• _EXERCISE INSTRUCTIONS_: Each line of the records must appear in your answer exactly, with no pictures.

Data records
= Beginning of Section =
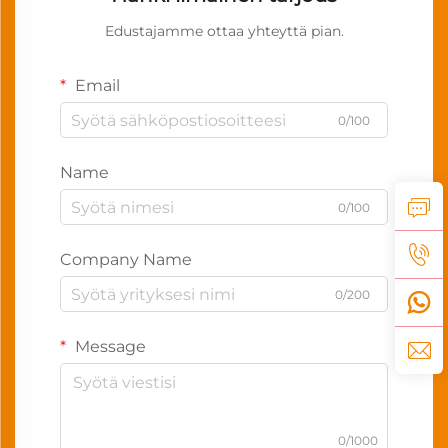
Edustajamme ottaa yhteyttä pian.
Email
0/100
Name
0/100
Company Name
0/200
Message
0/1000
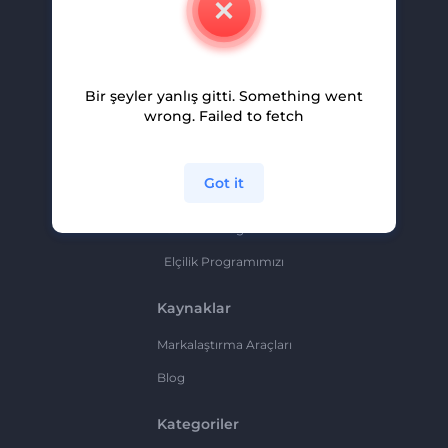
Kariyer
Yardım Ve Destek
Bir şeyler yanlış gitti. Something went
Ortaklık Programı
wrong. Failed to fetch
Gizlilik Politikası
Şartlar Ve Koşullar
Got it
Site Haritası
Ortaklık Programı
Elçilik Programımızı
Kaynaklar
Markalaştırma Araçları
Blog
Kategoriler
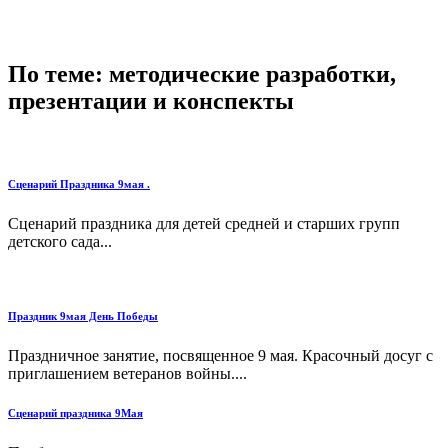
По теме: методические разработки,
презентации и конспекты
Сценарий Праздника 9мая .
Сценарий праздника для детей средней и старших групп
детского сада...
Праздник 9мая День Победы
Праздничное занятие, посвященное 9 мая. Красочный досуг с
приглашением ветеранов войны....
Сценарий праздника 9Мая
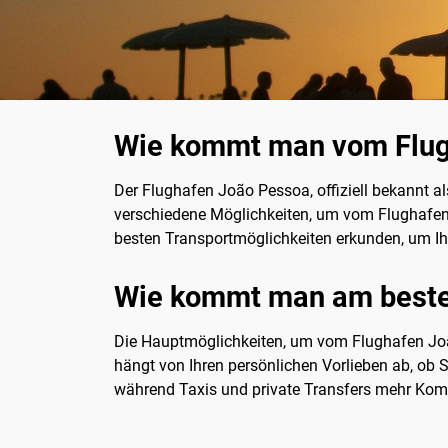
Wie kommt man vom Flug
Der Flughafen João Pessoa, offiziell bekannt als
verschiedene Möglichkeiten, um vom Flughafen i
besten Transportmöglichkeiten erkunden, um Ih
Wie kommt man am beste
Die Hauptmöglichkeiten, um vom Flughafen João
hängt von Ihren persönlichen Vorlieben ab, ob 
während Taxis und private Transfers mehr Komf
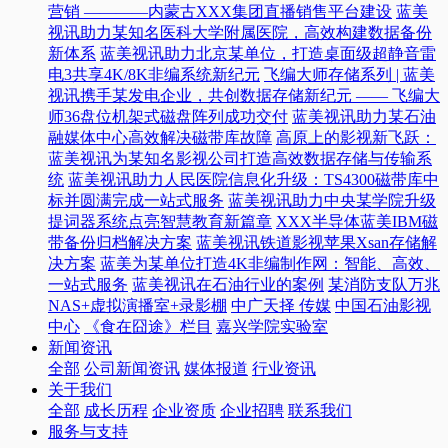
营销 ————内蒙古XXX集团直播销售平台建设
蓝美
视讯助力某知名医科大学附属医院，高效构建数据备份
新体系
蓝美视讯助力北京某单位，打造桌面级超静音雷
电3共享4K/8K非编系统新纪元
飞编大师存储系列 | 蓝美
视讯携手某发电企业，共创数据存储新纪元 —— 飞编大
师36盘位机架式磁盘阵列成功交付
蓝美视讯助力某石油
融媒体中心高效解决磁带库故障
高原上的影视新飞跃：
蓝美视讯为某知名影视公司打造高效数据存储与传输系
统
蓝美视讯助力人民医院信息化升级：TS4300磁带库中
标并圆满完成一站式服务
蓝美视讯助力中央某学院升级
提词器系统点亮智慧教育新篇章
XXX半导体蓝美IBM磁
带备份归档解决方案
蓝美视讯铁道影视苹果Xsan存储解
决方案
蓝美为某单位打造4K非编制作网：智能、高效、
一站式服务
蓝美视讯在石油行业的案例
某消防支队万兆
NAS+虚拟演播室+录影棚
中广天择 传媒
中国石油影视
中心
《食在囧途》栏目
嘉兴学院实验室
新闻资讯
全部
公司新闻资讯
媒体报道
行业资讯
关于我们
全部
成长历程
企业资质
企业招聘
联系我们
服务与支持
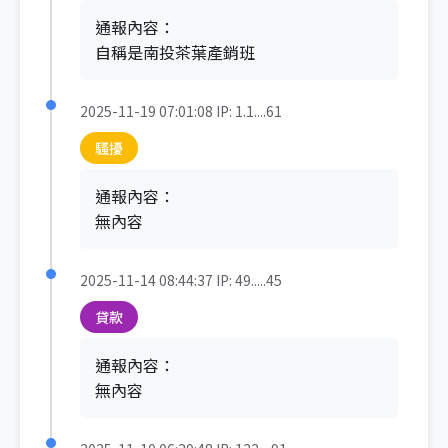
通報內容：
自稱是南投茶葉產銷班
2025-11-19 07:01:08
IP: 1.1....61
騷擾
通報內容：
無內容
2025-11-14 08:44:37
IP: 49.....45
貸款
通報內容：
無內容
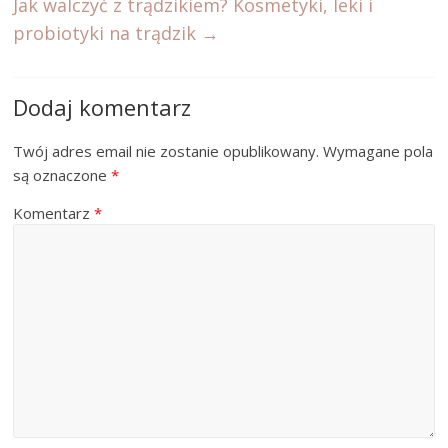
Jak walczyć z trądzikiem? Kosmetyki, leki i
probiotyki na trądzik
→
Dodaj komentarz
Twój adres email nie zostanie opublikowany.
Wymagane pola
są oznaczone
*
Komentarz
*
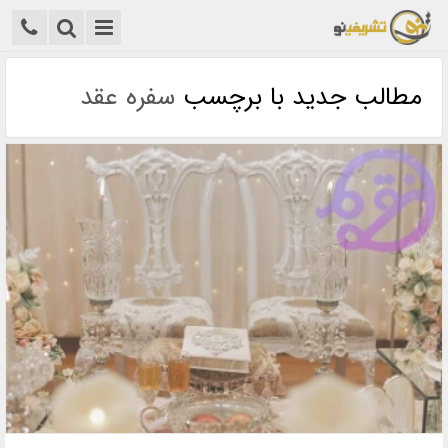
مطالب جدید با برچسب
سفره عقد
= End of Section =
• _EXERCISE OUTPUT_:
Edustajamme ottaa yhteyttä pian.
Email
0/100
Name
0/100
Company Name
0/200
Message
0/1000
Kariyer
Yardım Ve Destek
Bir şeyler yanlış gitti. Something went
Ortaklık Programı
wrong. Failed to fetch
Gizlilik Politikası
Şartlar Ve Koşullar
Got it
Site Haritası
Ortaklık Programı
Elçilik Programımızı
Kaynaklar
Markalaştırma Araçları
Blog
Kategoriler
По теме: методические разработки,
презентации и конспекты
Сценарий Праздника 9мая .
Сценарий праздника для детей средней и старших групп
детского сада...
Праздник 9мая День Победы
Праздничное занятие, посвященное 9 мая. Красочный досуг с
приглашением ветеранов войны....
Сценарий праздника 9Мая
Wie kommt man vom Flug
Der Flughafen João Pessoa, offiziell bekannt als
verschiedene Möglichkeiten, um vom Flughafen i
besten Transportmöglichkeiten erkunden, um Ih
Wie kommt man am beste
Die Hauptmöglichkeiten, um vom Flughafen João
hängt von Ihren persönlichen Vorlieben ab, ob 
während Taxis und private Transfers mehr Komf
营销 ————内蒙古XXX集团直播销售平台建设
蓝美
视讯助力某知名医科大学附属医院，高效构建数据备份
新体系
蓝美视讯助力北京某单位，打造桌面级超静音雷
电3共享4K/8K非编系统新纪元
飞编大师存储系列 | 蓝美
视讯携手某发电企业，共创数据存储新纪元 —— 飞编大
师36盘位机架式磁盘阵列成功交付
蓝美视讯助力某石油
融媒体中心高效解决磁带库故障
高原上的影视新飞跃：
蓝美视讯为某知名影视公司打造高效数据存储与传输系
统
蓝美视讯助力人民医院信息化升级：TS4300磁带库中
标并圆满完成一站式服务
蓝美视讯助力中央某学院升级
提词器系统点亮智慧教育新篇章
XXX半导体蓝美IBM磁
带备份归档解决方案
蓝美视讯铁道影视苹果Xsan存储解
决方案
蓝美为某单位打造4K非编制作网：智能、高效、
一站式服务
蓝美视讯在石油行业的案例
某消防支队万兆
NAS+虚拟演播室+录影棚
中广天择 传媒
中国石油影视
中心
《食在囧途》栏目
嘉兴学院实验室
新闻资讯
全部
公司新闻资讯
媒体报道
行业资讯
关于我们
全部
成长历程
企业资质
企业招聘
联系我们
服务与支持
通報內容：
自稱是南投茶葉產銷班
2025-11-19 07:01:08
IP: 1.1....61
騷擾
通報內容：
無內容
2025-11-14 08:44:37
IP: 49.....45
貸款
通報內容：
無內容
Jak walczyć z trądzikiem? Kosmetyki, leki i
probiotyki na trądzik
→
Dodaj komentarz
Twój adres email nie zostanie opublikowany.
Wymagane pola
są oznaczone
*
Komentarz
*
مطالب جدید با برچسب
سفره عقد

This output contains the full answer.